I watched “Introduction to Unicycling with Dustin Kelm” after every practice session for reminders of what to or not to do, and looked for details in how the kid was riding and tried to imagine what I was doing and dicide if that was good or bad and try to aply that to my next practice session.
A UPD for me meant not landing on my feet so riding in open spaces was too terrifiing to me. I found a LONG railing a few blocks from my house. It was 80-90 ft long and 2" in diameter. I found this significantly better than a wall (so I could push or pull myself to the rail), or a short rail (saved a lot of time in turning around and could work on consistency more).
After 6 wks of practicing on my 24 I could fairly consistently ride the full length of the rail on each side, but I didn’t have the guts to ride in the open, so I ordered a 16" CX. When I got it 2 wks later, I could ride all over the playground w/in a hour. UPD’s were still scarry, but not as bad.
When I could ride around the neighborhood on the 16" for an hour w/ few UPD’s (two months later), I got a 20". Two months later I started doing my 2.5 mile commute a couple of times a week on my 20 w/ 127’s. Then another two I could do it at night on well lit streets and I could finally ride my 24 w’o fear of injuring myself in basic UPD’s (8 monts after I first started).

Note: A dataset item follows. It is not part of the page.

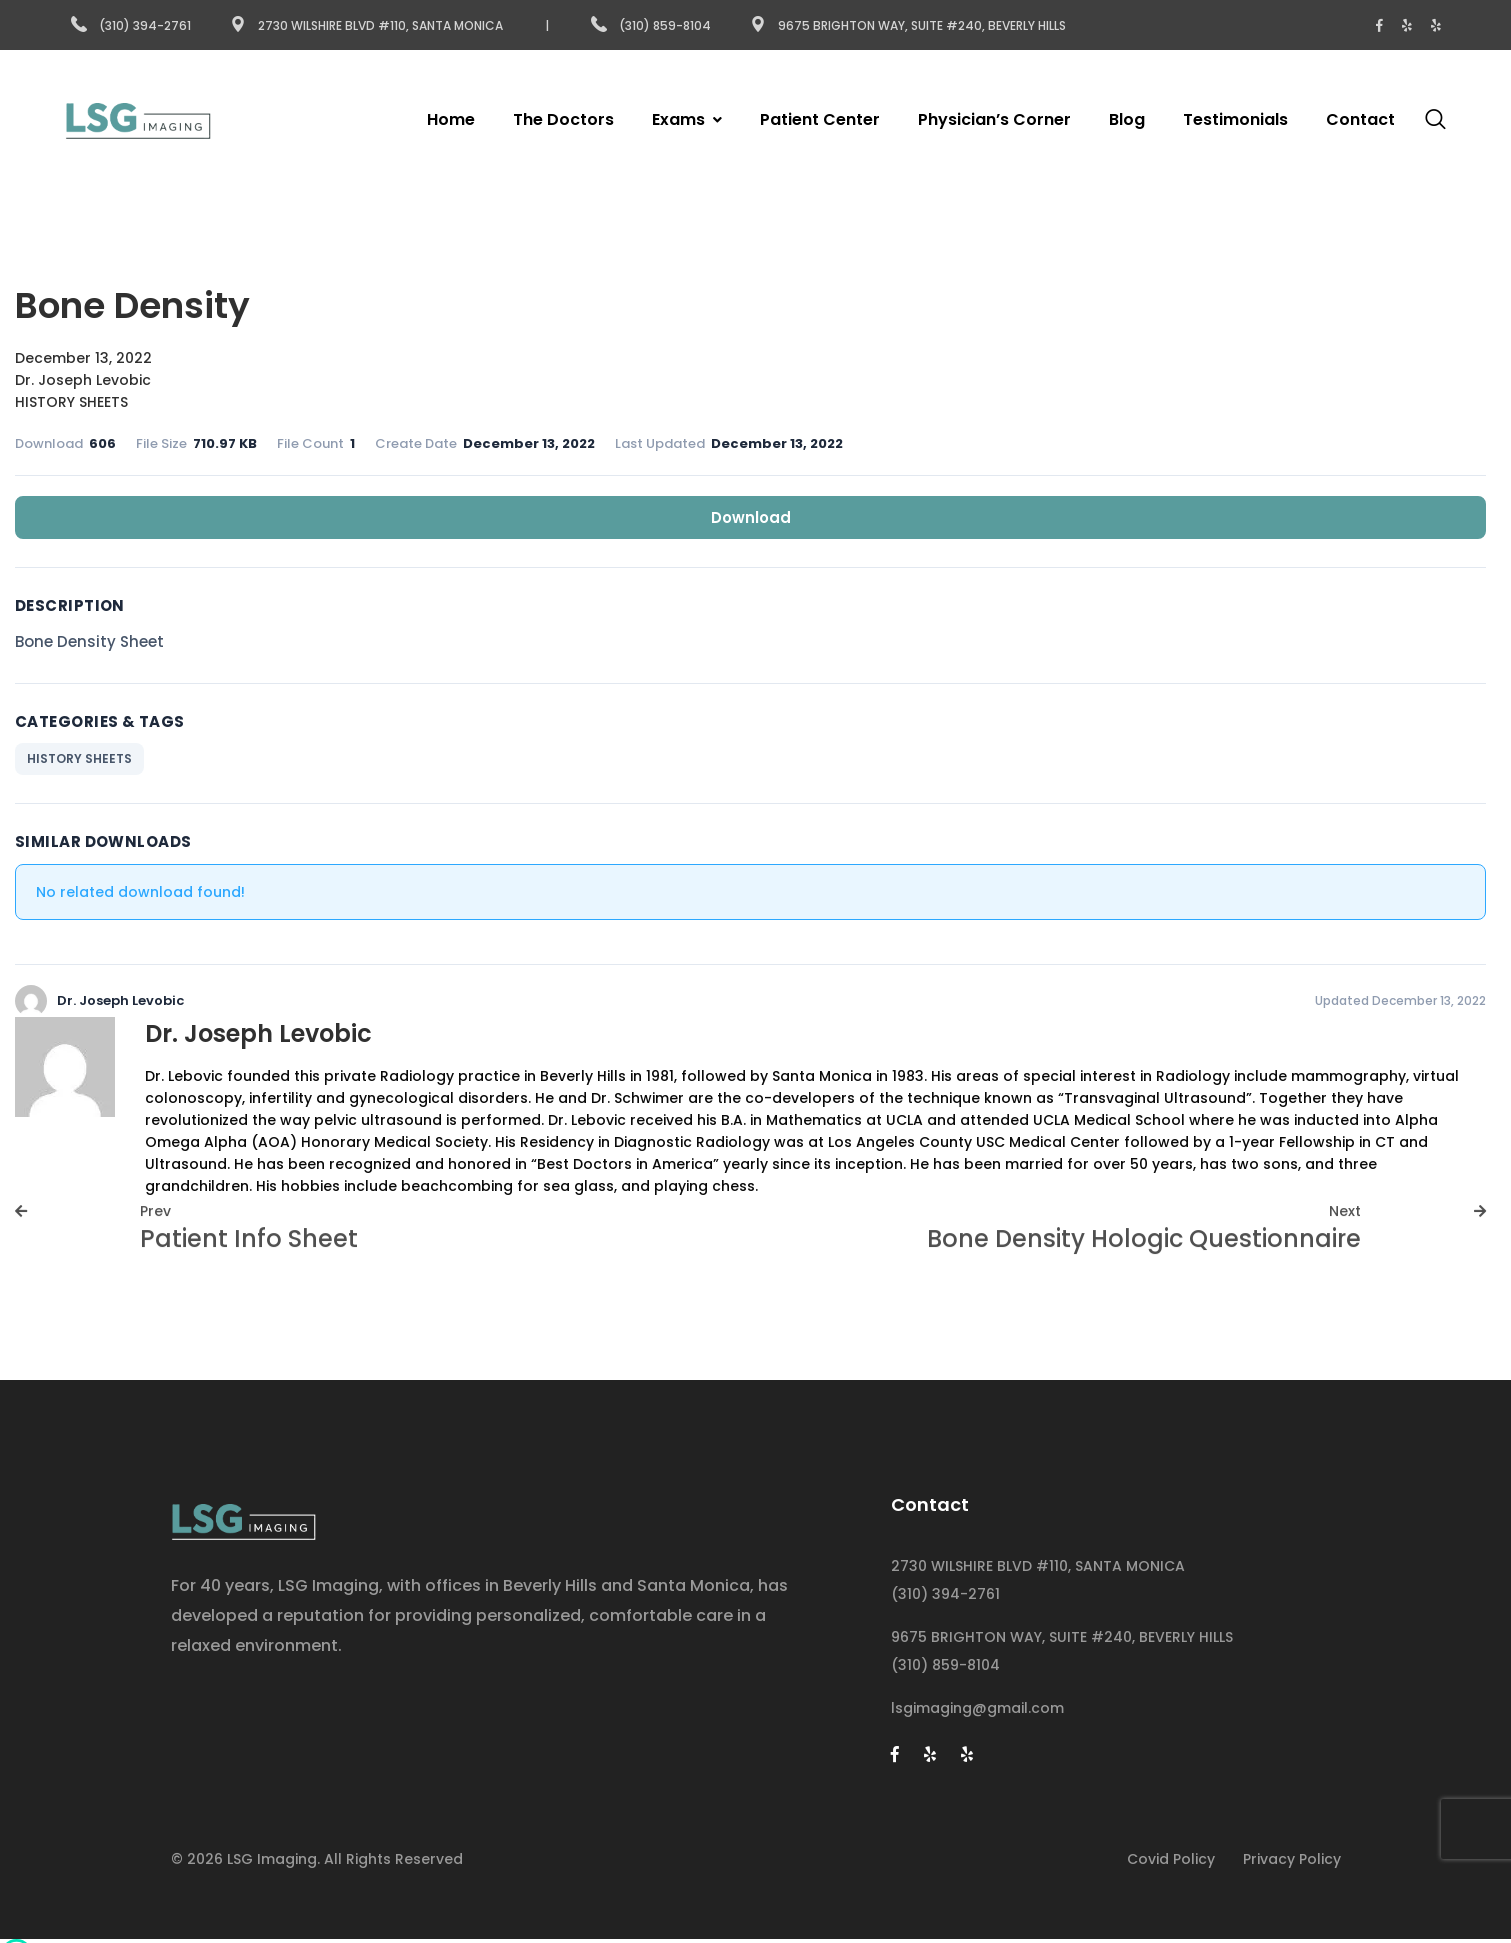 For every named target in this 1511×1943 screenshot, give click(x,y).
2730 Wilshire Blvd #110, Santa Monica (366, 25)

Later I got some 150 mm cranks to experiment w/ and put them on my 20 and used it and my 16" for learning to ride backwards.
The easiest to ride fpr me, from easiest to hardest of my unis,have been:
16" w/ 127 cranks
16" w/ 114’s or 20" w/ 150’s
16" w 102’s
20" w 127’s
20" w/ 114’s or 24" w/ 170’s
24" w/ 150’s
20" w/ 102’s
I don’t know how universal the skill is.
I’ve ridden a bike quite a bit, and I was able to ride down the street in a straight line within a month or so after I got my unicycle. Practicing probably 2-3 hours a week at first.
I started off going up and down the hall, balancing with the walls. Then went down to a local overpass with a bike trail where I could ride a long ways with a handrail on one side.
I’ve been at it since Thanksgiving, just now getting where I can free-mount. Still have trouble with sharp turns, can’t idle, haven’t tried to jump or anything.
The seat is lowered a bit now, but once before we lowered it a bit, and that really messed with me.
By the way, I’m 47 and about 260 lbs, so not your normal beginner unicyclist.
Good luck, whatever you decide.
my friend is learning and i have found some things;
-u gotta get over th fact that you cant do it and say you can
-u gotta have a desire to do it or u wont care that much
And when you fall, try to analyze why. When I was learning, I always fell backwards (because I though it was more scary to fall forward from my 26". I also tended to save the unicycle when falling, which was easier done when falling backwards. Not recommended behavior when you’re learning).
So I just sat on the unicycle, and leaned forward until I fell. Many times, until I felt comfortable; landed on my feet every time.
Next, I set up a rule: when I fall, I have to fall forward. This forced me to lean more, especially when I was about to stop because I was afraid of falling.
This, plus learning to wobble, was my keys to success. The distance increased, and I could work on reducing the wobble and flapping with arms.
Just an example of what I mean with analyze. My “rule” system works good for me (I had some other rules and goals), but I’m not sure I would recommend it to everyone else. After all, we’re all different.
A handy tool for learning is visualization. I’m sure you’ve heard about it or someone’s already told you. Basically, just visualize yourself mounting the unicycle, try to remember every feeling you feel when doing it for real. Next ride along the rails, as you usually do, in your thoughts. And suddenly let go, and imagine/think of how it feels to be able to ride without support.
Just do this from time to time, for example before you fall asleep.